Please give the number of lines in the records below that include "problem", with no other output.

== MATERIAL TO PROCESS

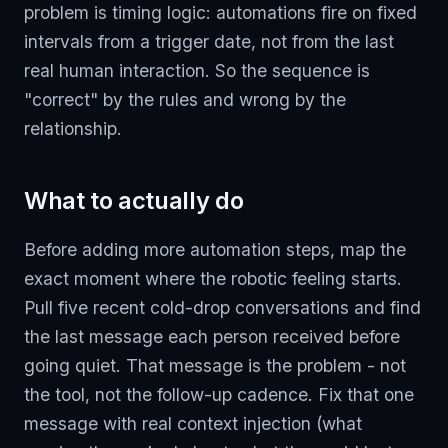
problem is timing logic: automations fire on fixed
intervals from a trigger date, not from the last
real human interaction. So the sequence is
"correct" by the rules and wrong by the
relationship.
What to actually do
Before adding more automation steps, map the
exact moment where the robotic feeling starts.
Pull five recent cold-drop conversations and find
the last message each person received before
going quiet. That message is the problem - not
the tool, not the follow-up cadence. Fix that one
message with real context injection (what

====
== MATERIAL TO PROCESS

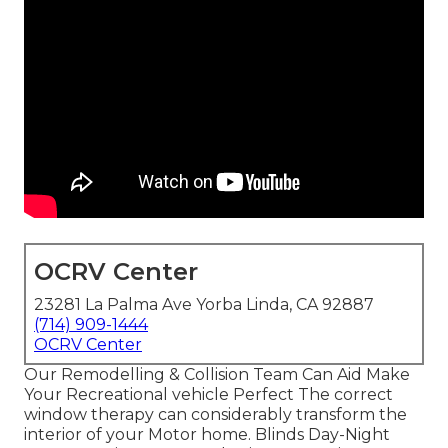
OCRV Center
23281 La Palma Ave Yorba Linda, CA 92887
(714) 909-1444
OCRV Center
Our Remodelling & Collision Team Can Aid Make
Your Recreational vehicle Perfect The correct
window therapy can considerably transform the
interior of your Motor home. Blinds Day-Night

====

*RESULT BELOW:* 2